What's the point of UTF-16?

Tags:

I've never understood the point of UTF-16 encoding. If you need to be able to treat strings as random access (i.e. a code point is the same as a code unit) then you need UTF-32, since UTF-16 is still variable length. If you don't need this, then UTF-16 seems like a colossal waste of space compared to UTF-8. What are the advantages of UTF-16 over UTF-8 and UTF-32 and why do Windows and Java use it as their native encoding?

930

asked Mar 13 '11 20:03

dsimcha

2 Answers

When Windows NT was designed UTF-16 didn't exist (NT 3.51 was born in 1993, while UTF-16 was born in 1996 with the Unicode 2.0 standard); there was instead UCS-2, which, at that time, was enough to hold every character available in Unicode, so the 1 code point = 1 code unit equivalence was actually true - no variable-length logic needed for strings.

They moved to UTF-16 later, to support the whole Unicode character set; however they couldn't move to UTF-8 or to UTF-32, because this would have broken binary compatibility in the API interface (among the other things).

As for Java, I'm not really sure; since it was released in ~1995 I suspect that UTF-16 was already in the air (even if it wasn't standardized yet), but I think that compatibility with NT-based operating systems may have played some role in their choice (continuous UTF-8 <-> UTF-16 conversions for every call to Windows APIs can introduce some slowdown).

Edit

Wikipedia explains that even for Java it went in the same way: it originally supported UCS-2, but moved to UTF-16 in J2SE 5.0.

So, in general when you see UTF-16 used in some API/Framework it is because it started as UCS-2 (to avoid complications in the string-management algorithms) but it moved to UTF-16 to support the code points outside the BMP, still maintaining the same code unit size.

121

answered Sep 20 '22 03:09

Matteo Italia

None of the replies indicating an advantage of UTF-16 over UTF-8 make any sense, except for the backwards-compatibility reply.

Well, there are two caveats to my comment.

Erik states: "UTF-16 covers the entire BMP with single units - So unless you have a need for the rarer characters outside the BMP, UTF-16 is effectively 2 bytes per character."

Caveat 1)

If you can be certain that your application will NEVER need any character outside of the BMP, and that any library code you write for use with it will NEVER be used with any application that will ever need a character outside the BMP, then you could use UTF-16, and write code that makes the implicit assumption that every character will be exactly two bytes in length.

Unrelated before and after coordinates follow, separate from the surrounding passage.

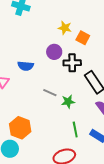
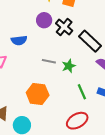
black cross: (72, 63) -> (64, 27), turned -36
orange hexagon: (20, 128) -> (38, 94), moved

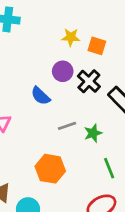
blue semicircle: (19, 40) -> (40, 96), moved, turned 49
gray line: (49, 61) -> (67, 126), turned -32

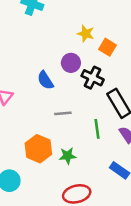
black cross: (89, 81) -> (93, 78), turned -30
green star: (93, 133) -> (68, 156), moved
green line: (109, 168) -> (97, 129), moved

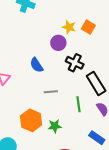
orange square: (107, 47) -> (88, 27), moved
purple circle: (71, 63) -> (58, 43), moved

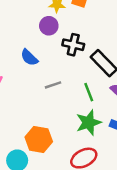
orange hexagon: (31, 120) -> (39, 139), moved
green star: (55, 126) -> (89, 123), moved, size x1.5

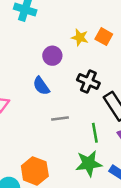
purple circle: (49, 26) -> (52, 56), moved

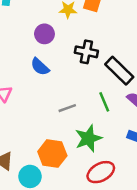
gray line: (60, 118) -> (67, 108), moved
green star: (89, 163) -> (88, 138), moved

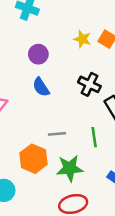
purple circle: (44, 34) -> (38, 54), moved
orange hexagon: (52, 154) -> (33, 159), moved

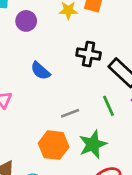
purple circle: (38, 54) -> (26, 21), moved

That seems exceedingly dangerous (actually, stupid).

If your code assumes that all UTF-16 characters are two bytes in length, and your program interacts with an application or library where there is a single character outside of the BMP, then your code will break. Code that examines or manipulates UTF-16 must be written to handle the case of a UTF-16 character requiring more than 2 bytes; therefore, I am "dismissing" this caveat.

UTF-16 is not simpler to code for than UTF-8 (code for both must handle variable-length characters).

Caveat 2)

UTF-16 MIGHT be more computationally efficient, under some circumstances, if suitably written.

Like this: Suppose that certain long strings are seldom modified, but often examined (or better, never modified once built - i.e., a string builder creating unmodifiable strings). A flag could be set for each string, indicating whether the string contains only "fixed length" characters (i.e., contains no characters that are not exactly two bytes in length). Strings for which the flag is true could be examined with optimized code that assumes fixed length (2 byte) characters.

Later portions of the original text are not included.